I have yet to receive a satisfactory answer to that question. While I can cite Scripture and tradition in support of my position, the argument on the other side comes down to generalizations drawn from commandments such as "Love your neighbor as yourself", or inferences drawn from Biblical passages such as those about David's love for Jonathan (and Saul). There are, to be blunt, no passages in the Bible which directly support same-sex love. The ones that do refer to same-sex relationships are either construed as condemning it, or (in the eyes of postmodern Biblical scholars) as not addressing it in particular, at least in the sense we understand such relationships today.
Even more free from any scriptural foundation are the arguments based on the claimed identity of sentiments: that same-sex monogamous partners share the same feelings of love, fidelity and respect as do a man married to a woman. Such an argument goes way too far, because it would justify equally well polyamory, or marrying one's dog or cat.
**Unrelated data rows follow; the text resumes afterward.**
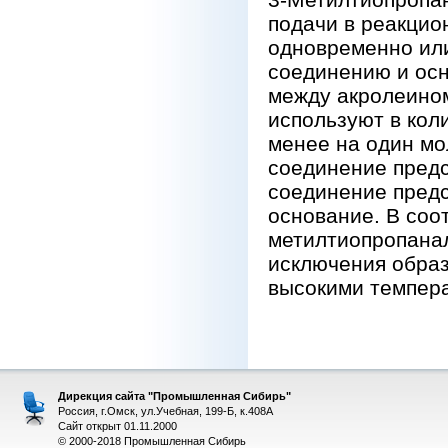
подачи в реакцио
одновременно или
соединению и ос
между акролеином
используют в кол
менее на один мо
соединение предс
соединение пред
основание. В соо
метилтиопропанал
исключения обра
высокими темпера
Дирекция сайта "Промышленная Сибирь"
Россия, г.Омск, ул.Учебная, 199-Б, к.408А
Сайт открыт 01.11.2000
© 2000-2018 Промышленная Сибирь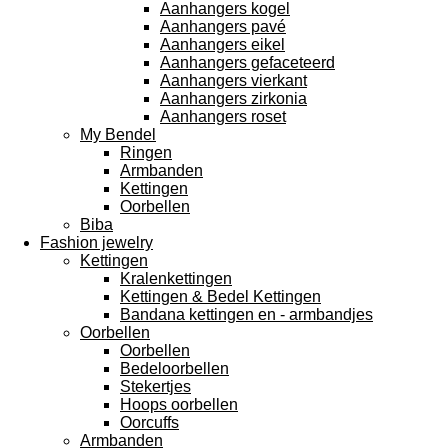
Aanhangers kogel
Aanhangers pavé
Aanhangers eikel
Aanhangers gefaceteerd
Aanhangers vierkant
Aanhangers zirkonia
Aanhangers roset
My Bendel
Ringen
Armbanden
Kettingen
Oorbellen
Biba
Fashion jewelry
Kettingen
Kralenkettingen
Kettingen & Bedel Kettingen
Bandana kettingen en - armbandjes
Oorbellen
Oorbellen
Bedeloorbellen
Stekertjes
Hoops oorbellen
Oorcuffs
Armbanden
Let there be no misunderstanding: I am in no position to say that my interpretation of Scripture is right. I think that it was wise of the authors of the Background Essay on Biblical Texts (cited above) to conclude as follows:
The Bible is the primary place to which Christians turn to discern God’s will, but on the basis of the foregoing paragraph, it should be clear that decisions within and for the church concerning “homosexuality” and its attendant issues cannot be arbitrated by biblical scholars alone. Their role must remain modest. They are able to help clarify issues by bringing evidence, arguments, and proposals to the table. But finally their contributions are only one part of a larger discussion among those who seek the mind of Christ in the fellowship of the Holy Spirit.
This passage properly acknowledges the existence of an eternal truth which God reveals to us, and man's own fallibility in discerning that truth as well. Nevertheless, in the present debate, both tradition and the Church fathers, as well as much contemporary scholarship (from Richard B. Hays to Robert Gagnon), seem to me to hold the upper hand. And if that is the case, I would be very chary of taking the Church to shipwreck on the possibility that all of those people might have gotten it wrong.